Literatur ist die Gesamtheit aller schriftlichen oder mündlichen Werke, denen ein ästhetischer Wert zuerkannt wird; sie ist eine Kunst, die ein Schönheitsideal zum Ausdruck bringt. Durch literarische Produktionen kann sie Emotionen ausdrücken und dem Leser oder Zuhörer zeigen, was in einem Menschen vorgeht. Literatur will erziehen, Gedanken vermitteln, beeinflussen und sogar verführen. Literatur ist ein Kulturerbe und kann zur Bewahrung des Erbes eines Landes beitragen (siehe auch Literaturkritik bzw. Rezension), wenn sie dessen Werte, Kultur und Zivilisation hervorhebt.
Inhalt
Etymologie
Das Wort Literatur, das aus dem lateinischen litteratura stammt und von littera (der Buchstabe) abgeleitet ist, taucht im frühen 12. Jahrhundert häufig mit der technischen Bedeutung "schriftliche Sache" auf und entwickelt sich im späten Mittelalter zur Bedeutung "Wissen aus Büchern". Im 17. und 18. Jahrhundert nimmt es seine heutige Bedeutung an, d. h. die Gesamtheit aller schriftlichen oder mündlichen Werke mit einer ästhetischen Dimension.
Im Französischen und Englischen blieb diese Bedeutung erhalten in "lettres" und "letters" als Synonym für „Wissenschaften“. Das heutige Sprechen von Literatur entwickelte sich auf einem Umweg über das Deutsche und seine Äquivalente für die französische Wortfügung belles lettres. Aus dem Wort "belles lettres" ging im deutschen Buchhandel das Wort „Belletristik“ hervor, das heute eine Nachbarstellung einnimmt.
Definition
Literatur wird in der Tat als ein besonderer Aspekt der verbalen - mündlichen oder schriftlichen - Kommunikation definiert, bei dem es darum geht, die Ressourcen der Sprache zu nutzen, um die Wirkung auf den Empfänger, sei er nun Leser oder Zuhörer, zu vervielfachen. Die Literatur - deren Grenzen zwangsläufig fließend sind und je nach persönlicher Einschätzung variieren - zeichnet sich also nicht durch ihre Medien und Gattungen, sondern durch ihre ästhetische Funktion aus: Die Gestaltung der Botschaft hat Vorrang vor dem Inhalt und geht damit über die utilitaristische Kommunikation hinaus, die auf die Übermittlung selbst komplexer Informationen beschränkt ist.

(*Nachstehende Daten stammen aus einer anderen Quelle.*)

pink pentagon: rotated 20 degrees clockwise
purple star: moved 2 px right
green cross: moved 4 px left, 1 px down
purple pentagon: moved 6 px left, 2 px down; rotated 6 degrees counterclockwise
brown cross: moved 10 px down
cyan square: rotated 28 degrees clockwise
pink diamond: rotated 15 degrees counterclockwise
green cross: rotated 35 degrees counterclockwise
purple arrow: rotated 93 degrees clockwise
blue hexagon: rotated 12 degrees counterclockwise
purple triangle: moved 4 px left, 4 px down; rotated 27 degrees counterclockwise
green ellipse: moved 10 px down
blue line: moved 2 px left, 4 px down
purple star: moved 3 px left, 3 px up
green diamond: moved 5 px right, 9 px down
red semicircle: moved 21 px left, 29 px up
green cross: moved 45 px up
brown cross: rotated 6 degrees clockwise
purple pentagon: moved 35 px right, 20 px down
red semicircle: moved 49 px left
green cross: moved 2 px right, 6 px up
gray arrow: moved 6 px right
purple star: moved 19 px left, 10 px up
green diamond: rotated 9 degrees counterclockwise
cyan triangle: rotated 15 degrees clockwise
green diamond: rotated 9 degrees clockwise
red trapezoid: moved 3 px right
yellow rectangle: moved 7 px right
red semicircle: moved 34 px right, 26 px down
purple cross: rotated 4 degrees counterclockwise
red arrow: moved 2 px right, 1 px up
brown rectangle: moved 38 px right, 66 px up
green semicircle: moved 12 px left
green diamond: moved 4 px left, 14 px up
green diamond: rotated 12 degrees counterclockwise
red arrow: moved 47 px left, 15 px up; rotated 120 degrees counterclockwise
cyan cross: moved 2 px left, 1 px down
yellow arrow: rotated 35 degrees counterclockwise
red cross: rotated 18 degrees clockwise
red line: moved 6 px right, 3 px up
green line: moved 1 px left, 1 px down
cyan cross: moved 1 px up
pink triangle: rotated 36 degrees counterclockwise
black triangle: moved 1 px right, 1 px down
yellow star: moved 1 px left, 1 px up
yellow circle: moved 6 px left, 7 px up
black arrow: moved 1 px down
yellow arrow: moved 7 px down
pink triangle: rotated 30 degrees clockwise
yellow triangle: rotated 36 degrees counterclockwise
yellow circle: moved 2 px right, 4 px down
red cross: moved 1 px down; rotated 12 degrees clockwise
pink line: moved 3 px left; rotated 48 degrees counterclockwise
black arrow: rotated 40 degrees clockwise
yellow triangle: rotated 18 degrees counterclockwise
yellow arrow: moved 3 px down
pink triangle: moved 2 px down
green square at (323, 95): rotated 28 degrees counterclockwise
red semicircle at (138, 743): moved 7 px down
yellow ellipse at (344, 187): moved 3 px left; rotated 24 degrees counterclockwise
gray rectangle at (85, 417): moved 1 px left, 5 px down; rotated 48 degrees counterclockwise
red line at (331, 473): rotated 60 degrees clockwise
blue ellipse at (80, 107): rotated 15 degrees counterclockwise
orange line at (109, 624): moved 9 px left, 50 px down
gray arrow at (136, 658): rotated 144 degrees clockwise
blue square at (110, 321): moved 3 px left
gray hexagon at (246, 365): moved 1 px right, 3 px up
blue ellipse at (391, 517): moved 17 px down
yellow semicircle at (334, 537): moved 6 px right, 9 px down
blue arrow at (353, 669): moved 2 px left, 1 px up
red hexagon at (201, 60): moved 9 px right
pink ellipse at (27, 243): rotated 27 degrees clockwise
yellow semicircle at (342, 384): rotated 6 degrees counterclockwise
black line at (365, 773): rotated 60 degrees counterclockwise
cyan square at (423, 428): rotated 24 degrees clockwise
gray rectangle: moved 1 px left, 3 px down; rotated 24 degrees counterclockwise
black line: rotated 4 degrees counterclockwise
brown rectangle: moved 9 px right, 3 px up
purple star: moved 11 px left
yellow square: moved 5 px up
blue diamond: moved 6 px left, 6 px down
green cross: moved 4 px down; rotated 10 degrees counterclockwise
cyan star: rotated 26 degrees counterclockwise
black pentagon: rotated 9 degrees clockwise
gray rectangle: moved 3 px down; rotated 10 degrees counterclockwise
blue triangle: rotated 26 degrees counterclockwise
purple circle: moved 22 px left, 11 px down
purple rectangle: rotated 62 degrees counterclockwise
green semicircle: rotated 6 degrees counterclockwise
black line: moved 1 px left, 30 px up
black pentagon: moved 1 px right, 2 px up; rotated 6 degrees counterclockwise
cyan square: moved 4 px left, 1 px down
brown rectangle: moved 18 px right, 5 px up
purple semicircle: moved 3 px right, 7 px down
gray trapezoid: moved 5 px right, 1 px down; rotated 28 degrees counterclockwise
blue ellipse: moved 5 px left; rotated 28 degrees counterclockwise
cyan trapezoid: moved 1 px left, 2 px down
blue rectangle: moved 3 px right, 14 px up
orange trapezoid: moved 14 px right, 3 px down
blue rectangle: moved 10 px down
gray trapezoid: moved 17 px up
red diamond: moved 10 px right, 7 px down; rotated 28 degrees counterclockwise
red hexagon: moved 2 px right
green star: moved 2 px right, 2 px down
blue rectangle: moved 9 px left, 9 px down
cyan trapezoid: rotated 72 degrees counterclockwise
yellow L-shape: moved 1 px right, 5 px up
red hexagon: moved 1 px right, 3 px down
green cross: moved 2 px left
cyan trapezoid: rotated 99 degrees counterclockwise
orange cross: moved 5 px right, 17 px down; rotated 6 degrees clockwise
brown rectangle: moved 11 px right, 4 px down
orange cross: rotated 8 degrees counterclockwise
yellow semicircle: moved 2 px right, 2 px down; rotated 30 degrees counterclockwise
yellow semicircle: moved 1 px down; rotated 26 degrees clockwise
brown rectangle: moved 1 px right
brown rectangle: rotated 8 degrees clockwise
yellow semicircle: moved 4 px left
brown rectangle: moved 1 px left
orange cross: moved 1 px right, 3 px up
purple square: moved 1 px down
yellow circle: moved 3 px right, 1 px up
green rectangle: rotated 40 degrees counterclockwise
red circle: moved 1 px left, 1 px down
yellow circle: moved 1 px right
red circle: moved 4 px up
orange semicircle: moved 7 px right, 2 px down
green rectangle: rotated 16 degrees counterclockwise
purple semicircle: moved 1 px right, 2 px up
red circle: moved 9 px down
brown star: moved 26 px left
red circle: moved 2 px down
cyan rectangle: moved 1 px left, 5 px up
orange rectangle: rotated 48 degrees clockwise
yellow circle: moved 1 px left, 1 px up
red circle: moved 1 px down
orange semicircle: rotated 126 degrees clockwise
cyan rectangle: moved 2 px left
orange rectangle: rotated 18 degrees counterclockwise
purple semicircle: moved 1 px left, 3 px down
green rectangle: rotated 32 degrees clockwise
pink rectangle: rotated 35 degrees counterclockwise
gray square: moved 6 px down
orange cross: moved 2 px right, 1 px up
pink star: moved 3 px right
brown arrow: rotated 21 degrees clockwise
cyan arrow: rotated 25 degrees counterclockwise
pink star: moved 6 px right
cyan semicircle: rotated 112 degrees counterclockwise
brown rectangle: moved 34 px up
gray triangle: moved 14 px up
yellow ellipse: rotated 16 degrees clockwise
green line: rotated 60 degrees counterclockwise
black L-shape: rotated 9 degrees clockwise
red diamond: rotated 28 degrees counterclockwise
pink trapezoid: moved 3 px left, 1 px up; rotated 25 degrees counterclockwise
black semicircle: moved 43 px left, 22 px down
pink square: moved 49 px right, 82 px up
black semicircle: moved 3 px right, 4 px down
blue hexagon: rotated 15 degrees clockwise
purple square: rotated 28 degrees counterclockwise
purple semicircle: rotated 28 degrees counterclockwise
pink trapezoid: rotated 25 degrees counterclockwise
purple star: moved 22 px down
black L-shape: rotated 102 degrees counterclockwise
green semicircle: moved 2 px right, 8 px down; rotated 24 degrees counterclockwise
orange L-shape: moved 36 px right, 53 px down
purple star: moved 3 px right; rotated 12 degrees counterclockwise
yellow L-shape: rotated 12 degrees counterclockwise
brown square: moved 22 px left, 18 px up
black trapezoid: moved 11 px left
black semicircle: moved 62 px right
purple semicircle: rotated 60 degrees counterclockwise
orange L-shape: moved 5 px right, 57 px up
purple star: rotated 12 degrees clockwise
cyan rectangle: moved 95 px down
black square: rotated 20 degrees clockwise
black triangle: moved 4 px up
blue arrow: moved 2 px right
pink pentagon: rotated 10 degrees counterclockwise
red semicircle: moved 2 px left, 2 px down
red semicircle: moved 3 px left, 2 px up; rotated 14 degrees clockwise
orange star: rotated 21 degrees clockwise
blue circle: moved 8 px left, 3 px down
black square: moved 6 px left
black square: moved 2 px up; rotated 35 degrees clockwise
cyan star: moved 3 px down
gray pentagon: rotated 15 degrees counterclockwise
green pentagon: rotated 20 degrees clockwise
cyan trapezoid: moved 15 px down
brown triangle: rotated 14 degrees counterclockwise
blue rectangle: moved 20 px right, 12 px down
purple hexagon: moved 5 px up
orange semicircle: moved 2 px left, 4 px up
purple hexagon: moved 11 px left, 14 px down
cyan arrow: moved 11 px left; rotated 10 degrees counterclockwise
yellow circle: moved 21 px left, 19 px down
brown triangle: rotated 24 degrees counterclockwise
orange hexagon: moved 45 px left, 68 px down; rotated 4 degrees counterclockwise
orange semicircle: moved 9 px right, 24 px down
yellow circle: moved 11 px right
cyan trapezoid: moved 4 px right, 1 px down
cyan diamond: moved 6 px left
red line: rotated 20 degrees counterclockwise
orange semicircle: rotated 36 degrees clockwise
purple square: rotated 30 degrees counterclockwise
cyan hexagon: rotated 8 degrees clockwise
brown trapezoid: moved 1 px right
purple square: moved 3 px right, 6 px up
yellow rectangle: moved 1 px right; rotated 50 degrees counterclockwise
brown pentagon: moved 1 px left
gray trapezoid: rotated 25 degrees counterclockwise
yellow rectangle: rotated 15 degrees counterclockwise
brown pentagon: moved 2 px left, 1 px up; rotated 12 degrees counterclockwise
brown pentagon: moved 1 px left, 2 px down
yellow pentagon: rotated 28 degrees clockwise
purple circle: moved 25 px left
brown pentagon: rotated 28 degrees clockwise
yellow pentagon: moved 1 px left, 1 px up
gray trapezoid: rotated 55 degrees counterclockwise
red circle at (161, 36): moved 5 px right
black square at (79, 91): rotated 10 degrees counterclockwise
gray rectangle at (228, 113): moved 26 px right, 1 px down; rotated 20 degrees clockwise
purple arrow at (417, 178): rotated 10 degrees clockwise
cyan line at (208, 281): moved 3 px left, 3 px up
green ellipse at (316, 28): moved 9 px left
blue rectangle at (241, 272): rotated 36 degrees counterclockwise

Heute wird Literatur mit der Zivilisation der Bücher in Verbindung gebracht, durch die Autoren aus der Ferne zu uns sprechen, aber sie betrifft auch die verschiedenen Formen des mündlichen Ausdrucks wie das Märchen (das in den letzten dreißig Jahren in den westlichen Ländern eine Renaissance erlebt), die traditionelle Poesie schriftloser Völker - deren entfernte Verwandte unsere Lieder sind - oder das Theater, das dazu bestimmt ist, durch die Stimme und den Körper der Schauspieler rezipiert zu werden. Die digitale Technologie ist jedoch möglicherweise dabei, sowohl das traditionelle Medium der Literatur als auch ihr Wesen zu verändern.
Gattungen
Die Einteilung der literarischen Gattungen (siehe auch Literaturepochen) geht auf Aristoteles zurück, der in seinem Werk "Die Poetik" die folgenden Gattungen unterscheidet:
- Die erzählende Gattung (Epik): Ursprünglich war dies eine literarische Gattung, in der der Autor legendäre Tatsachen darstellte, die er im Allgemeinen als wahr oder wahrheitsgetreu wiedergab. Die übliche Ausdrucksform ist die Erzählung, wobei sich auch Beschreibung und Dialog mischen können. In einigen Fällen wird die Erzählung nicht geschrieben, sondern von Rhapsoden mündlich vorgetragen.
- Die lyrische Gattung: Dies ist eine literarische Gattung, in der der Autor Gefühle, Emotionen oder Empfindungen über eine Person oder ein Objekt der Inspiration vermittelt. Der übliche Ausdruck der lyrischen Gattung ist das Gedicht. Obwohl lyrische Texte in der Regel Verse als Ausdrucksform verwenden, gibt es auch lyrische Texte in Prosa (poetische Prosa).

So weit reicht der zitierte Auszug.